Ntra. Sra. del Buen Fin Cordoba

Ntra. Sra. del Buen Fin. Foto: Roldán Serrano

La Dolorosa llegó a la hermandad del Descendimiento en 1985

El Viernes Santo de 1987 se incorporó a la Semana Santa de Córdoba la imagen de Nuestra Señora del Buen Fin. Una Dolorosa que llegó a la cofradía el Viernes Santo en 1985, proveniente de un anticuario de Sevilla, gracias a la intercesión de Fray Ricardo de Córdoba. De hecho, la imagen recibió esta advocación siguiendo las sugerencias de Fray Ricardo en su pregón de Semana Santa de 1983. Así las cosas, en 2017 la imagen cumplió 30 años de su incorporación a la Semana Mayor de la ciudad.

La imagen de la Virgen, realizada en 1979 por el imaginero sevillano Hernández de León, fue adquirida por el anticuario sevillano de los hermanos Morillo, que sólo disponían del busto y las manos.

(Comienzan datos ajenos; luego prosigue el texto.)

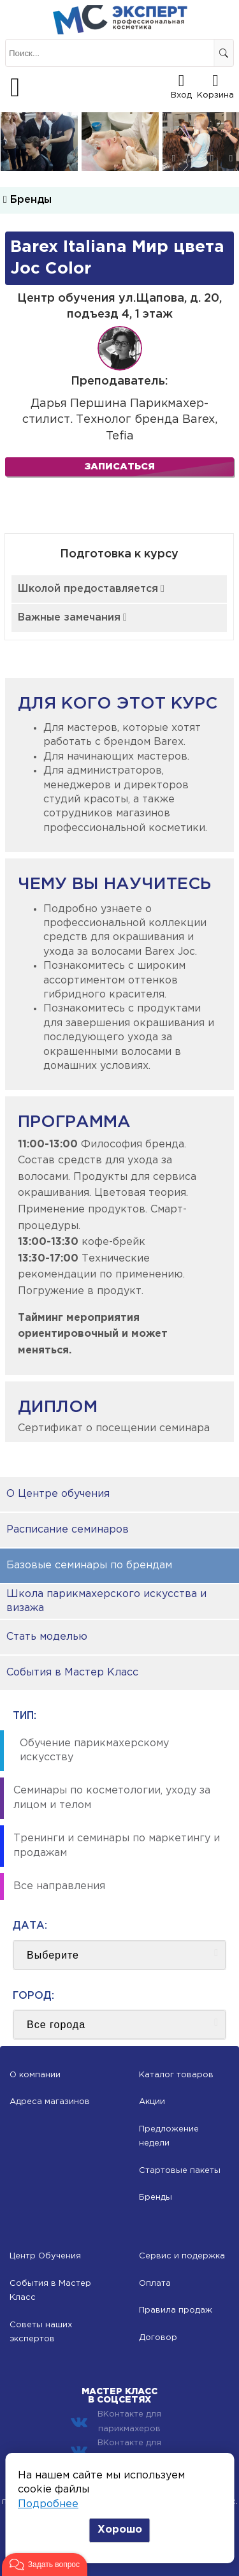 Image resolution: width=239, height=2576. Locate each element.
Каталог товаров (176, 2075)
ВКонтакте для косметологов (116, 2450)
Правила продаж (175, 2310)
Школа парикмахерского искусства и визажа (106, 1601)
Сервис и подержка (182, 2256)
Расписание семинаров (67, 1530)
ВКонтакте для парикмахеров (116, 2421)
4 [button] (193, 158)
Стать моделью (46, 1637)
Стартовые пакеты (180, 2170)
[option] (39, 141)
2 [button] (154, 158)
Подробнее (48, 2504)
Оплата (155, 2283)
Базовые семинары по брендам (89, 1565)
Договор (158, 2337)
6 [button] (231, 158)
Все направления (59, 1886)
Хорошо (120, 2530)
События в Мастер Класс (72, 1672)
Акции (152, 2101)
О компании (35, 2075)
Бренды (27, 200)
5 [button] (212, 158)
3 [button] (174, 158)
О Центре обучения (58, 1494)
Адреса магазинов (50, 2101)
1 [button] (135, 158)
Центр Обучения (45, 2256)
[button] (44, 2564) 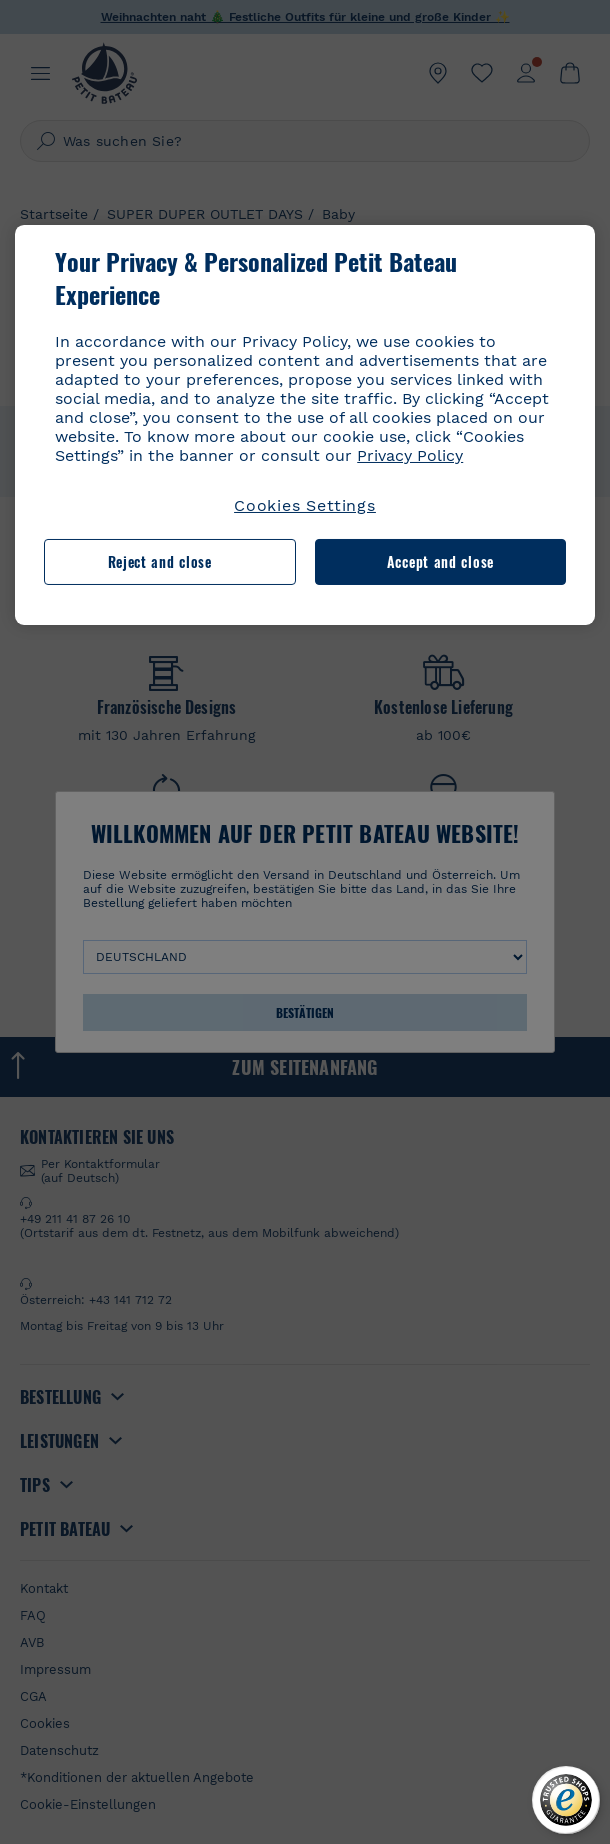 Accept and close (440, 561)
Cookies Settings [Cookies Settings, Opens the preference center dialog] (305, 505)
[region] (305, 425)
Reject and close (160, 561)
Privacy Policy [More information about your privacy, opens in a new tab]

La Dolorosa, en un principio, tenía como destino la hermandad de los Dolores de Salteras, pero fue desechada. Con posterioridad a este hecho, serían los mismos dueños del anticuario los encargados de realizarle a la imagen unas manos de escayola policromada y un candelero de madera de pino.

Bendecida en 1985

De esta forma, una vez en Córdoba, la Virgen del Buen Fin fue bendecida el 12 de octubre de 1985 en una misa concelebrada por el entonces párroco de San José y Espíritu Santo, José Luque Requerey, el consiliario de la corporación Antonio Carreras y el propio Fray Ricardo de Córdoba. Dos años más tarde, en 1987, la imagen realizaría su primera salida procesional junto al Santísimo Cristo del Descendimiento. Para la ocasión, la Dolorosa estrenaría un paso de palio que se ha venido ejecutando poco a poco desde entonces.

Asimismo, la Virgen del Buen Fin ha contado con varias intervenciones a lo largo de su historia, pero sin duda la más importante fue la que le realizó en 2009 el imaginero cordobés Francisco Romero Zafra. En esta restauración se le aplicó una nueva policromía de mayor calidad, además de sustituir la manos de la Dolorosa por otras a imagen y semejanza de las primeras, pero realizadas ya en madera de cedro. Por último, se le cambió el candelero por uno realizado en madera de cedro, además de nuevas articulaciones.